La Nueva Objetividad, conocida en alemán como Neue Sachlichkeit, surgió como un importante movimiento artístico alemán en la década de 1920, principalmente como una contrarreacción al expresionismo. Gustav Friedrich Hartlaub, director de la Kunsthalle de Mannheim, acuñó el término y lo utilizó como título para una exposición de arte de 1925 diseñada para presentar artistas que operaban dentro de un marco postexpresionista. Al mismo tiempo, destacados intelectuales de Weimar abogaron por la colaboración pública, el compromiso y el rechazo del idealismo romántico, alineándose con los artistas (incluidos Max Beckmann, Otto Dix, Adolf Dietrich, George Grosz, Christian Schad, Rudolf Schlichter, Georg Scholz y Jeanne Mammen) que evitaron el enfoque introspectivo y las aspiraciones románticas de los expresionistas.

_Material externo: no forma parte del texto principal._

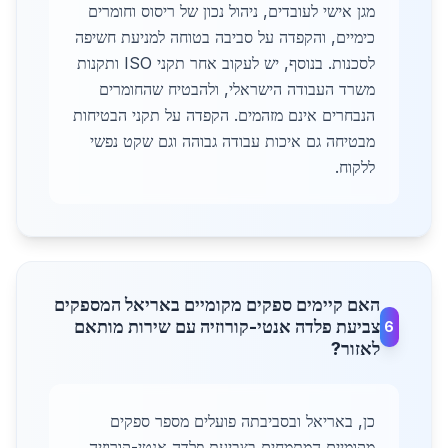
מגן אישי לעובדים, ניהול נכון של ריסוס וחומרים
כימיים, והקפדה על סביבה בטוחה למניעת חשיפה
לסכנות. בנוסף, יש לעקוב אחר תקני ISO ותקנות
משרד העבודה הישראלי, ולהבטיח שהחומרים
הנבחרים אינם מזהמים. הקפדה על תקני הבטיחות
מבטיחה גם איכות עבודה גבוהה וגם שקט נפשי
ללקוח.
האם קיימים ספקים מקומיים באריאל המספקים
צביעת פלדה אנטי-קורוזיה עם שירות מותאם
6
לאזור?
כן, באריאל ובסביבתה פועלים מספר ספקים
מקומיים המתמחים בצביעת פלדה אנטי-קורוזיה,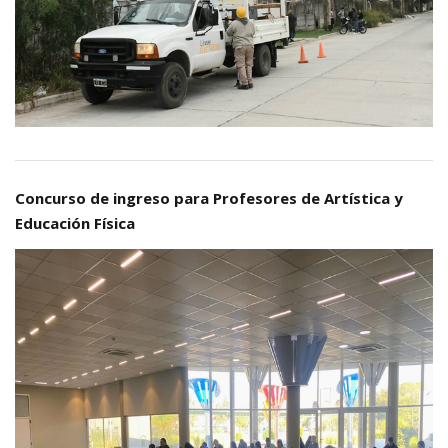
Concurso de ingreso para Profesores de Artística y
Educación Física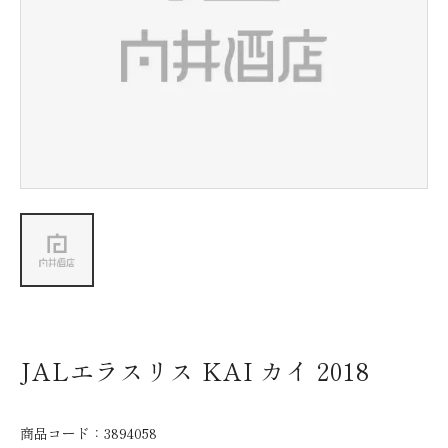
新着情報
会社情報
採用情報
お問い合わせ
JALエラスリス KAI カイ 2018
商品コード：
3894058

La Nueva Objetividad (en alemán: Neue Sachlichkeit) fue un movimiento del arte alemán que surgió durante la década de 1920 como reacción contra el expresionismo. El término fue acuñado por Gustav Friedrich Hartlaub, director de la Kunsthalle de Mannheim, quien lo utilizó como título de una exposición de arte organizada en 1925 para mostrar a los artistas que trabajaban con un espíritu postexpresionista. Como estos artistas, entre los que se encontraban Max Beckmann, Otto Dix, Adolf Dietrich, George Grosz, Christian Schad, Rudolf Schlichter, Georg Scholz y Jeanne Mammen, rechazaron la implicación personal y los anhelos románticos de los expresionistas, los intelectuales de Weimar en general hicieron un llamado a las armas para la colaboración pública, el compromiso y el rechazo del idealismo romántico.

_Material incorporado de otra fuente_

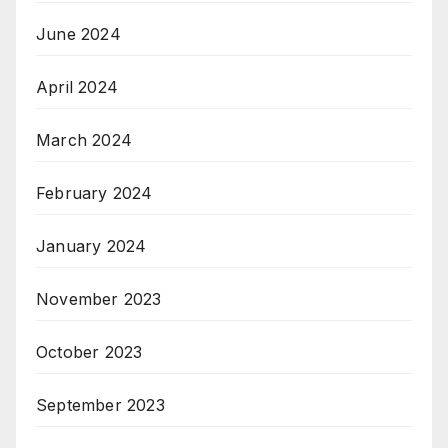
June 2024
April 2024
March 2024
February 2024
January 2024
November 2023
October 2023
September 2023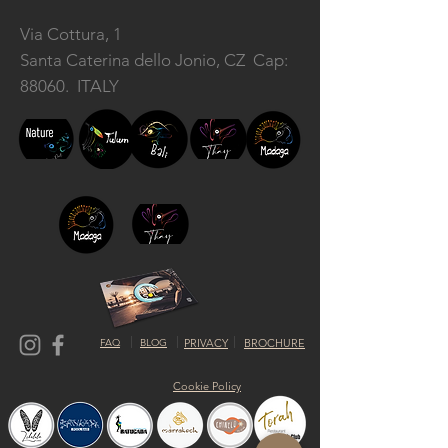
Via Cottura, 1
Santa Caterina dello Jonio, CZ
Cap:
88060. ITALY
FAQ
BLOG
PRIVACY
BROCHURE
Cookie Policy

Si bien inicialmente delineó una tendencia predominantemente dentro de la pintura alemana, el término trascendió su alcance original y posteriormente se definió. el espíritu predominante de la vida pública en la Alemania de Weimar, junto con el arte, la literatura, la música y la arquitectura desarrollados en respuesta a este cambio. Este concepto no significaba una búsqueda de objetividad filosófica; más bien, denotó un cambio hacia un compromiso pragmático con el mundo, que encarnaba un enfoque utilitario que los alemanes percibían como inherentemente estadounidense.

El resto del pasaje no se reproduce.